A guest post from WEH:
Before one discusses how delay in government fiscal policy leads to government failure, one should look at nimble.
"Nimble" is basically the ability to innovate and change in short time spans. This phenomena of nimble is absent within a collective. Nimble is related to private property rights and mutual self interest.
Within the realm of political-economy it has been long known that governments fail due to delay in fiscal policy along with the the inability to be nimble regarding implementation. Does a monopoly organization (government) directed by politicians have quick organizational responsiveness and the ability to innovate and change? No. Governments are not nimble.
Nimble in fiscal policy will never exist.
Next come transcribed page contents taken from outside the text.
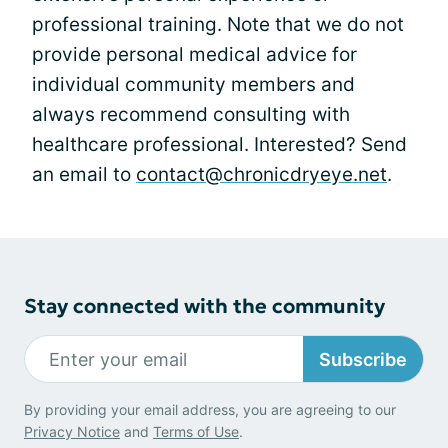
professional training. Note that we do not
provide personal medical advice for
individual community members and
always recommend consulting with
healthcare professional. Interested? Send
an email to
contact@chronicdryeye.net
.
Stay connected with the community
Subscribe
By providing your email address, you are agreeing to our
Privacy Notice
and
Terms of Use
.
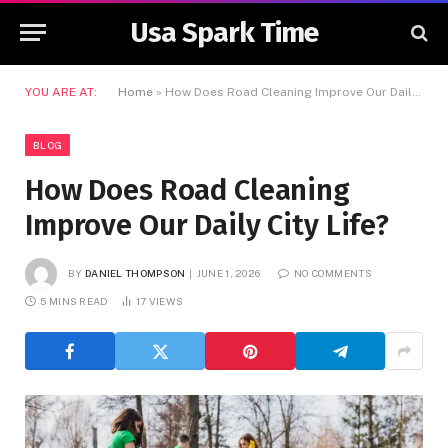
Usa Spark Time
YOU ARE AT:
Home
»
How Does Road Cleaning Improve Our Daily City Life?
BLOG
How Does Road Cleaning
Improve Our Daily City Life?
BY
DANIEL THOMPSON
JUNE 1, 2026
NO COMMENTS
5 MINS READ
17
VIEWS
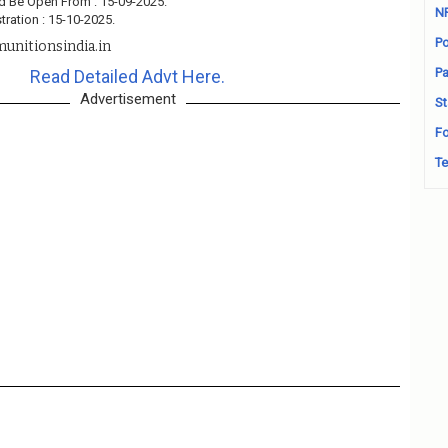
d Be Open From : 15-09-2025.
N
tration : 15-10-2025.
Po
unitionsindia.in
Pa
Read Detailed Advt Here.
Advertisement
St
Fo
Te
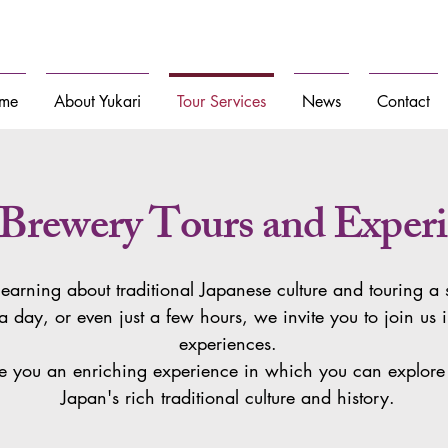
n Japan for globally curious travelers
me
About Yukari
Tour Services
News
Contact
 Brewery Tours and Experi
 learning about traditional Japanese culture and touring 
a day, or even just a few hours, we invite you to join us 
experiences.
 you an enriching experience in which you can explore 
Japan's rich traditional culture and history.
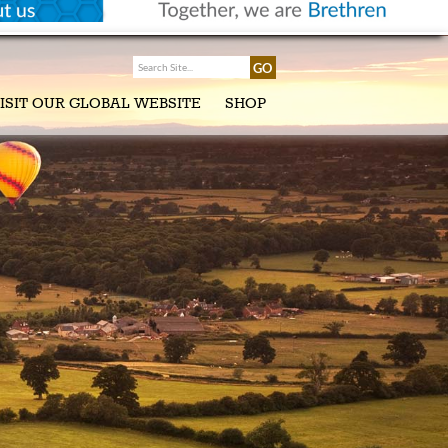
ISIT OUR GLOBAL WEBSITE
SHOP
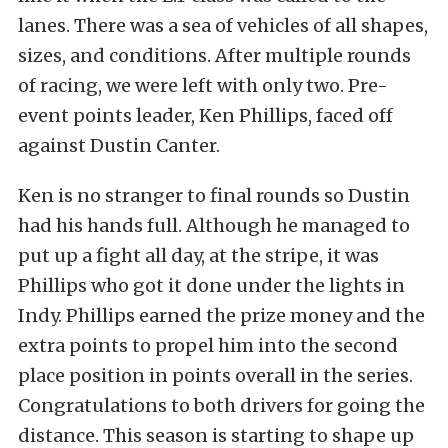
lanes. There was a sea of vehicles of all shapes,
sizes, and conditions. After multiple rounds
of racing, we were left with only two. Pre-
event points leader, Ken Phillips, faced off
against Dustin Canter.
Ken is no stranger to final rounds so Dustin
had his hands full. Although he managed to
put up a fight all day, at the stripe, it was
Phillips who got it done under the lights in
Indy. Phillips earned the prize money and the
extra points to propel him into the second
place position in points overall in the series.
Congratulations to both drivers for going the
distance. This season is starting to shape up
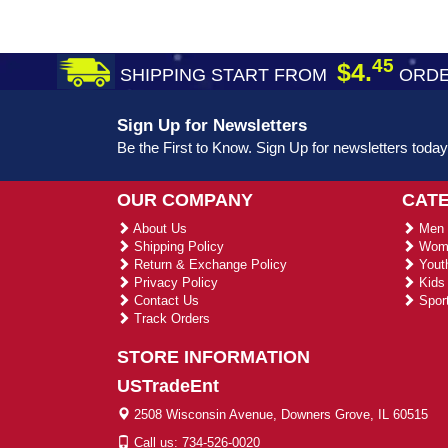
45
$4.
SHIPPING START FROM
ORDE
Sign Up for Newsletters
Be the First to Know. Sign Up for newsletters today
OUR COMPANY
CAT
About Us
Men 
Shipping Policy
Wome
Return & Exchange Policy
Youth
Privacy Policy
Kids 
Contact Us
Sport
Track Orders
STORE INFORMATION
USTradeEnt
2508 Wisconsin Avenue, Downers Grove, IL 60515
Call us: 734-526-0020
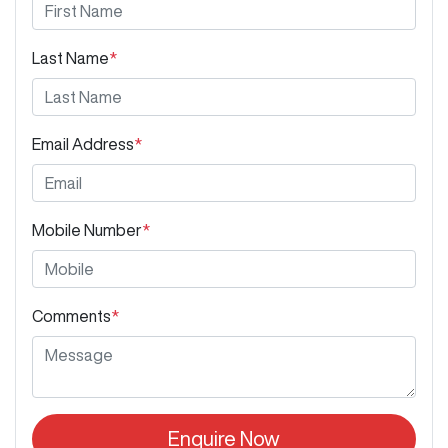
Last Name
*
Email Address
*
Mobile Number
*
Comments
*
Enquire Now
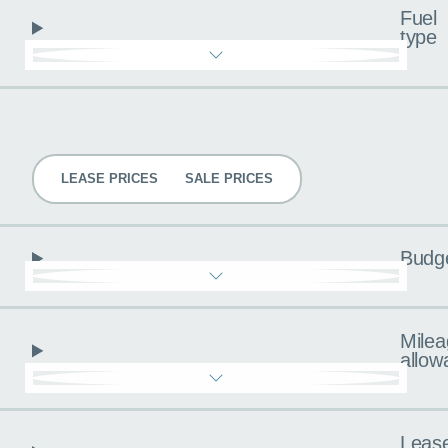
Fuel
type
Pricing
LEASE PRICES
SALE PRICES
Budg
Milea
allow
Leas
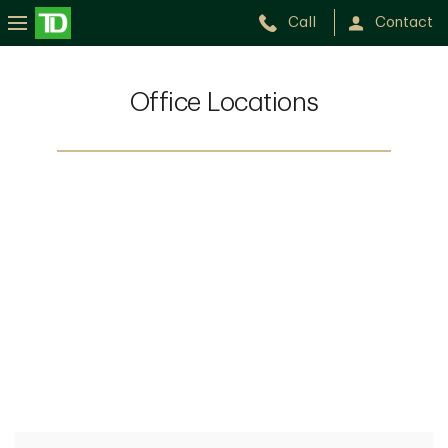
Call
Contact
Office Locations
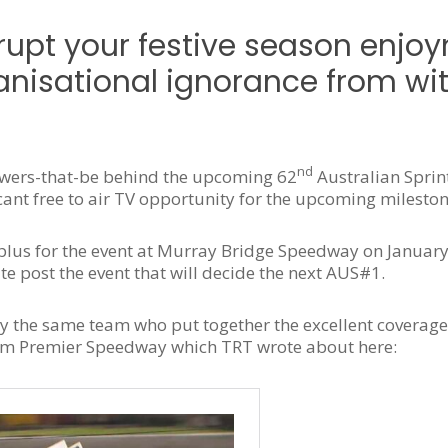
rupt your festive season enjo
nisational ignorance from wit
nd
owers-that-be behind the upcoming 62
Australian Sprin
nt free to air TV opportunity for the upcoming mileston
plus for the event at Murray Bridge Speedway on January
te post the event that will decide the next AUS#1.
 the same team who put together the excellent coverag
rom Premier Speedway which TRT wrote about here:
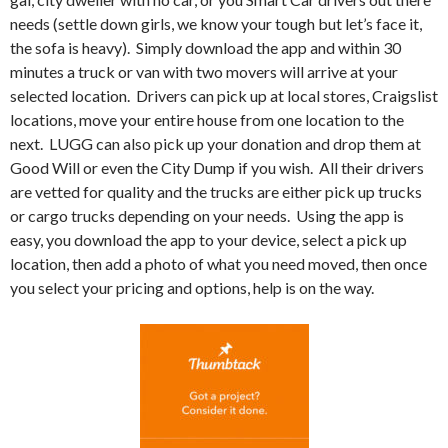
needs (settle down girls, we know your tough but let’s face it,
the sofa is heavy).
Simply download the app and within 30
minutes a truck or van with two movers will arrive at your
selected location.
Drivers can pick up at local stores, Craigslist
locations, move your entire house from one location to the
next.
LUGG can also pick up your donation and drop them at
Good Will or even the City Dump if you wish.
All their drivers
are vetted for quality and the trucks are either pick up trucks
or cargo trucks depending on your needs.
Using the app is
easy, you download the app to your device, select a pick up
location, then add a photo of what you need moved, then once
you select your pricing and options, help is on the way.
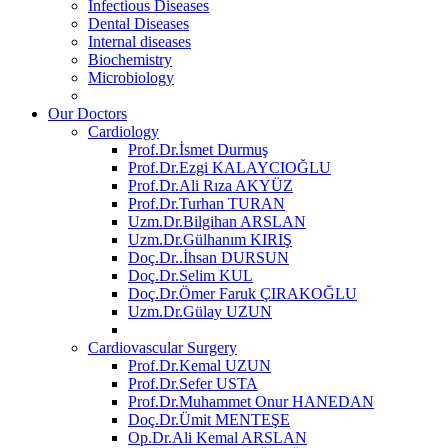
Infectious Diseases
Dental Diseases
Internal diseases
Biochemistry
Microbiology
Our Doctors
Cardiology
Prof.Dr.İsmet Durmuş
Prof.Dr.Ezgi KALAYCIOĞLU
Prof.Dr.Ali Rıza AKYÜZ
Prof.Dr.Turhan TURAN
Uzm.Dr.Bilgihan ARSLAN
Uzm.Dr.Gülhanım KIRIŞ
Doç.Dr..İhsan DURSUN
Doç.Dr.Selim KUL
Doç.Dr.Ömer Faruk ÇIRAKOĞLU
Uzm.Dr.Gülay UZUN
Cardiovascular Surgery
Prof.Dr.Kemal UZUN
Prof.Dr.Sefer USTA
Prof.Dr.Muhammet Onur HANEDAN
Doç.Dr.Ümit MENTEŞE
Op.Dr.Ali Kemal ARSLAN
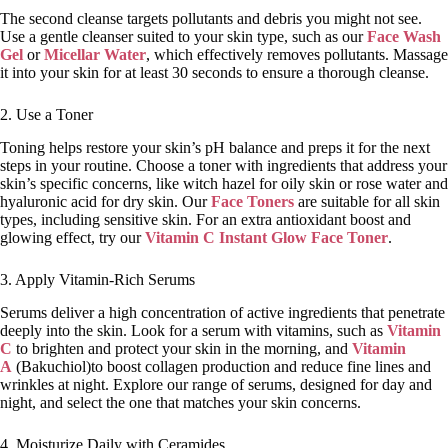
The second cleanse targets pollutants and debris you might not see.
Use a gentle cleanser suited to your skin type, such as our
Face Wash
Gel
or
Micellar Water
, which effectively removes pollutants. Massage
it into your skin for at least 30 seconds to ensure a thorough cleanse.
2. Use a Toner
Toning helps restore your skin’s pH balance and preps it for the next
steps in your routine. Choose a toner with ingredients that address your
skin’s specific concerns, like witch hazel for oily skin or rose water and
hyaluronic acid for dry skin. Our
Face Toners
are suitable for all skin
types, including sensitive skin. For an extra antioxidant boost and
glowing effect, try our
Vitamin C Instant Glow Face Toner
.
3. Apply Vitamin-Rich Serums
Serums deliver a high concentration of active ingredients that penetrate
deeply into the skin. Look for a serum with vitamins, such as
Vitamin
C
to brighten and protect your skin in the morning, and
Vitamin
A
(Bakuchiol)to boost collagen production and reduce fine lines and
wrinkles at night. Explore our range of serums, designed for day and
night, and select the one that matches your skin concerns.
4. Moisturize Daily with Ceramides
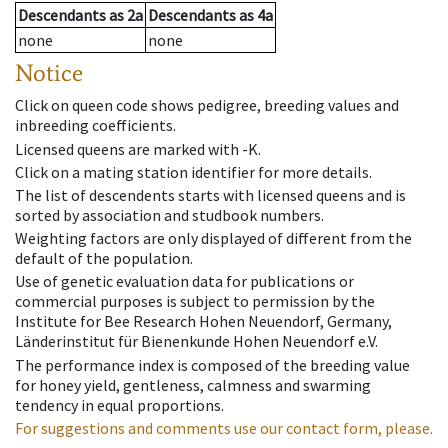
Descendants
as
2a
Descendants
as
4a
none
none
Notice
Click on queen code shows pedigree, breeding values and
inbreeding coefficients.
Licensed queens are marked with -K.
Click on a mating station identifier for more details.
The list of descendents starts with licensed queens and is
sorted by association and studbook numbers.
Weighting factors are only displayed of different from the
default of the population.
Use of genetic evaluation data for publications or
commercial purposes is subject to permission by the
Institute for Bee Research Hohen Neuendorf, Germany,
Länderinstitut für Bienenkunde Hohen Neuendorf e.V.
The performance index is composed of the breeding value
for honey yield, gentleness, calmness and swarming
tendency in equal proportions.
For suggestions and comments use our contact form, please.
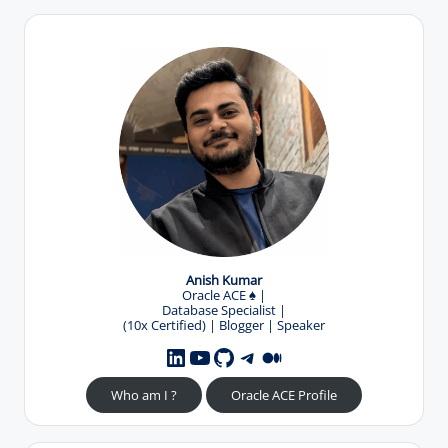
Anish Kumar
Oracle ACE
♠️
|
Database Specialist |
(10x Certified) | Blogger | Speaker
YouTube
GitHub
Telegram
Medium
LinkedIn
Who am I ?
Oracle ACE Profile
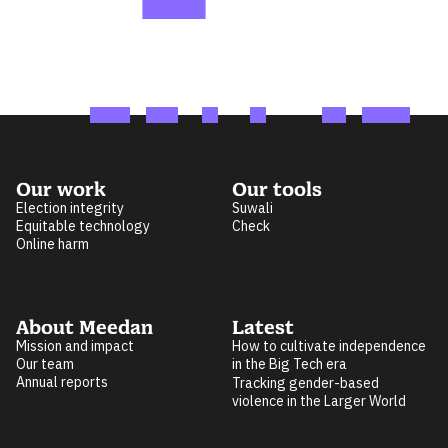
Our work
Our tools
Election integrity
Suwali
Equitable technology
Check
Online harm
About Meedan
Latest
Mission and impact
How to cultivate independence
Our team
in the Big Tech era
Annual reports
Tracking gender-based
violence in the Larger World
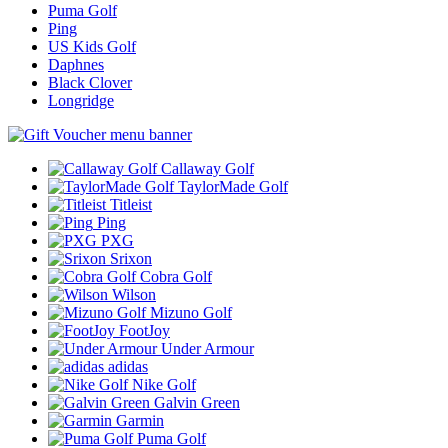
Puma Golf
Ping
US Kids Golf
Daphnes
Black Clover
Longridge
Callaway Golf
TaylorMade Golf
Titleist
Ping
PXG
Srixon
Cobra Golf
Wilson
Mizuno Golf
FootJoy
Under Armour
adidas
Nike Golf
Galvin Green
Garmin
Puma Golf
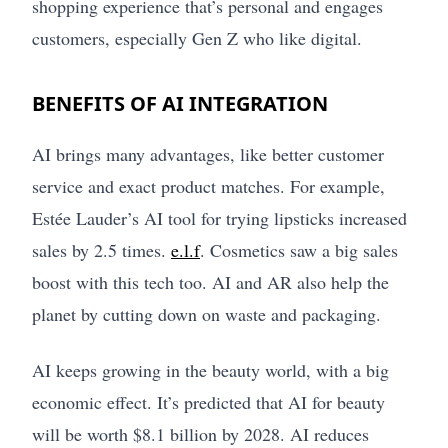
shopping experience that’s personal and engages
customers, especially Gen Z who like digital.
BENEFITS OF AI INTEGRATION
AI brings many advantages, like better customer
service and exact product matches. For example,
Estée Lauder’s AI tool for trying lipsticks increased
sales by 2.5 times.
e.l.f
. Cosmetics saw a big sales
boost with this tech too. AI and AR also help the
planet by cutting down on waste and packaging.
AI keeps growing in the beauty world, with a big
economic effect. It’s predicted that AI for beauty
will be worth $8.1 billion by 2028. AI reduces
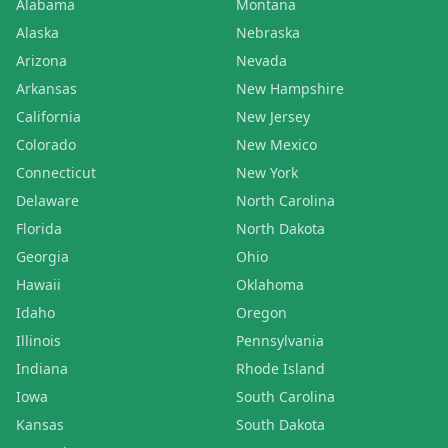
Alabama
Montana
Alaska
Nebraska
Arizona
Nevada
Arkansas
New Hampshire
California
New Jersey
Colorado
New Mexico
Connecticut
New York
Delaware
North Carolina
Florida
North Dakota
Georgia
Ohio
Hawaii
Oklahoma
Idaho
Oregon
Illinois
Pennsylvania
Indiana
Rhode Island
Iowa
South Carolina
Kansas
South Dakota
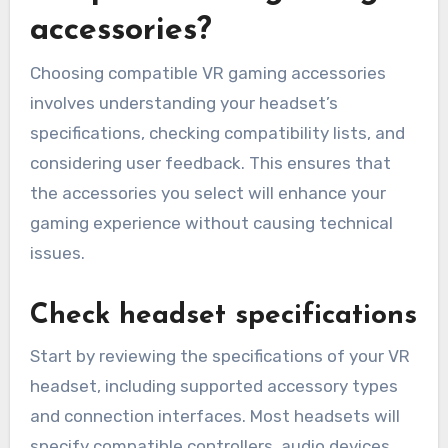
accessories?
Choosing compatible VR gaming accessories
involves understanding your headset’s
specifications, checking compatibility lists, and
considering user feedback. This ensures that
the accessories you select will enhance your
gaming experience without causing technical
issues.
Check headset specifications
Start by reviewing the specifications of your VR
headset, including supported accessory types
and connection interfaces. Most headsets will
specify compatible controllers, audio devices,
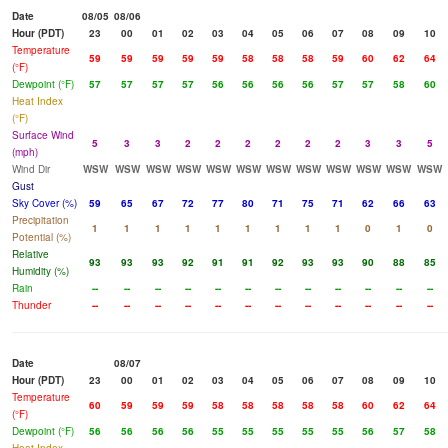
Date
08/05
08/06
Hour (PDT)
23
00
01
02
03
04
05
06
07
08
09
10
Temperature
59
59
59
59
59
58
58
58
59
60
62
64
(°F)
Dewpoint (°F)
57
57
57
57
56
56
56
56
57
57
58
60
Heat Index
(°F)
Surface Wind
5
3
3
2
2
2
2
2
2
3
3
5
(mph)
Wind Dir
WSW
WSW
WSW
WSW
WSW
WSW
WSW
WSW
WSW
WSW
WSW
WSW
Gust
Sky Cover (%)
59
65
67
72
77
80
71
75
71
62
66
63
Precipitation
1
1
1
1
1
1
1
1
1
0
1
0
Potential (%)
Relative
93
93
93
92
91
91
92
93
93
90
88
85
Humidity (%)
Rain
--
--
--
--
--
--
--
--
--
--
--
--
Thunder
--
--
--
--
--
--
--
--
--
--
--
--
Date
08/07
Hour (PDT)
23
00
01
02
03
04
05
06
07
08
09
10
Temperature
60
59
59
59
58
58
58
58
58
60
62
64
(°F)
Dewpoint (°F)
56
56
56
56
55
55
55
55
55
56
57
58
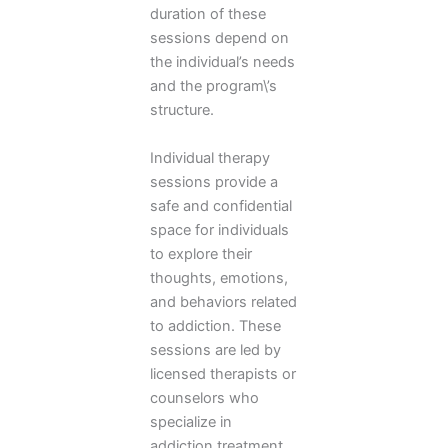
duration of these
sessions depend on
the individual’s needs
and the program\’s
structure.
Individual therapy
sessions provide a
safe and confidential
space for individuals
to explore their
thoughts, emotions,
and behaviors related
to addiction. These
sessions are led by
licensed therapists or
counselors who
specialize in
addiction treatment.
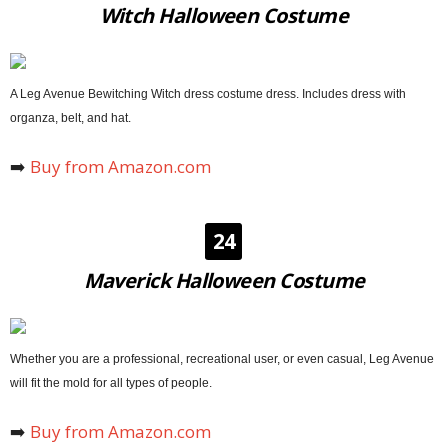
Witch Halloween Costume
A Leg Avenue Bewitching Witch dress costume dress. Includes dress with
organza, belt, and hat.
➡️
Buy from Amazon.com
24
Maverick Halloween Costume
Whether you are a professional, recreational user, or even casual, Leg Avenue
will fit the mold for all types of people.
➡️
Buy from Amazon.com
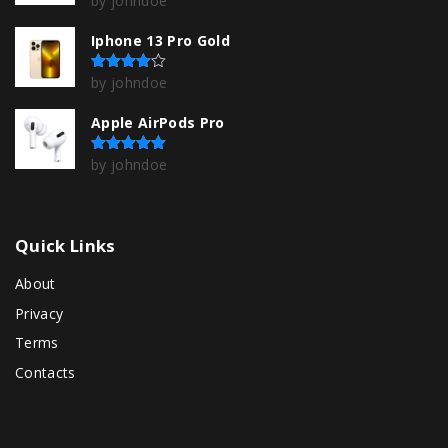
by johndoe
Iphone 13 Pro Gold
by johndoe
Rated
4
out of 5
Apple AirPods Pro
by johndoe
Rated
5
out of 5
Quick
Links
About
Privacy
Terms
Contacts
Fiscal policy is the reverse of nimble, that is "fumble." Government fiscal policy is an attempt to hit a moving economic target, a highly-dynamic moving economic target.
In the U.S. economy delay in fiscal policy implementation is directly associated with the form of government. Representative republic is a great form of government. However, the representatives of the republic must deliberate about government intervention in the form of fiscal policy.
However, the economy is changing while representatives debate. It's likely that economy has changed by the time that deliberation has settled on a fiscal policy intervention.
Hence, we see a stale intervention into an economy that has changed in composition, players, trends, etc. Further, the intervention is administered by a non-nimble bureaucratic management structure.
Bottom Line: Fiscal policy deployed in response to past economic circumstances may have zero or negative impact on the dynamic forces within the economy.